Creative Commons has a “CC-0”, no-rights-reserved, search. Images that it serves up are free to use without restrictions.
WP Tavern offers a roundup of 13 sites. The first few paragraphs might get a little too deeply into the weeds for your purposes; the distinction has largely to do with if you’re sub-licensing a completed product such as a WordPress theme. Nevertheless, the images you’ll find here are licensed to about the freest extent possible.
Public Domain Archive has a selection of modern and vintage images, along with a weekly featured set. There are also some premiums items available. But the general set is free to download without registration. They don’t have a huge amount of inventory; any given category has from a dozen up to around 40 images, and many are duplicated across categories. But they’re easy enough to grab, and are large enough to use in any kind of banner or background.
Pickup Image appears to be a searchable compilation of a few thousand images and clip art from various contributors. All are large high-resolution photos free for any kind of use. I see a lot of landscape images. Registration is required to download full-size images.
New Old Stock is another compilation, this one of vintage photos from public archives. The home page shows a nice assortment of botanicals, historical landscapes and novelty shots in color, black-and-white, and aged-photo looks. No registration necessary, just open the image and save it.
The British Library is just that, the venerable institution’s archive of tens of thousands of images including antique maps, plans, diagrams, wallpaper designs, postcards, tracings of hieroglyphics, bookplates, crests, engravings — well you get the idea. They are grouped into albums or by photostream. There’s a search feature, but make sure you use the advanced section to have it search only tags; otherwise you get a lot of irrelevant returns.
PD Pics is another collection of all-purpose public-domain images. This would be a place to go if you wanted a generic image of car keys or a camera lens. Nothing artistic, just workable.
Gratisography is a sublime-to-ridiculous collection of very unusual photos. Playful, surreal, imaginative and workaday live peacefully side-by-side here. Most are beautifully done.
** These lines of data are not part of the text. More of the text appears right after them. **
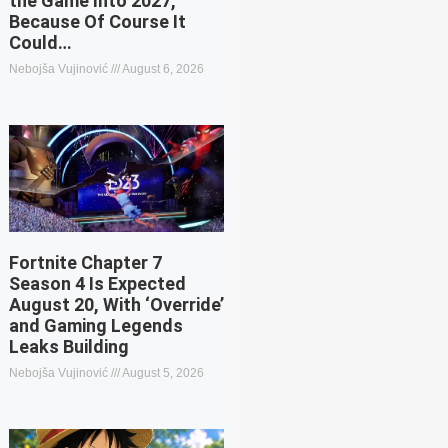
the Game Into 2027,
Because Of Course It
Could…
Nebojša Vujinović
August 6, 2026
Fortnite Chapter 7
Season 4 Is Expected
August 20, With ‘Override’
and Gaming Legends
Leaks Building
Nebojša Vujinović
August 5, 2026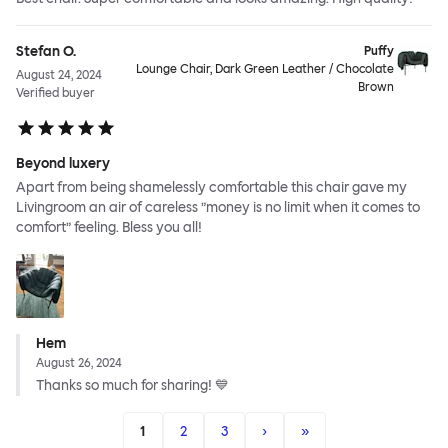
Stefan O.
Puffy
Lounge Chair, Dark Green Leather / Chocolate
August 24, 2024
Brown
Verified buyer
Beyond luxery
Apart from being shamelessly comfortable this chair gave my
Livingroom an air of careless ”money is no limit when it comes to
comfort” feeling. Bless you all!
Hem
August 26, 2024
Thanks so much for sharing! 💙
1
2
3
›
»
1 Million Free Pictures apparently has 1,000,000 free pictures. It seems that they’re all the work of one very busy photographer who has a few favorite subjects and a keen interest in Photoshop filters and effects. The resolution can be a little low, and they aren’t showstoppers. But they could serve a purpose.
Pixabay has a large selection of stock photos, vector graphics, illustrations and videos. These are the typical things you would see in any stock photo site — bright colors, interesting filters, multiple and/or time-lapse exposures. Pretty commercial and slick. Not that that’s a bad thing. They’re high-resolution and high-quality.
Unsplash is a collection of very beautiful contributed photos. Creative angles, clean color and composition, and a different point-of-view are the orders of the day.
Shutterography is a new service, similar to Shutterstock, which has a nice selection of creative images, offered for royalty-free, non-attribution commercial use.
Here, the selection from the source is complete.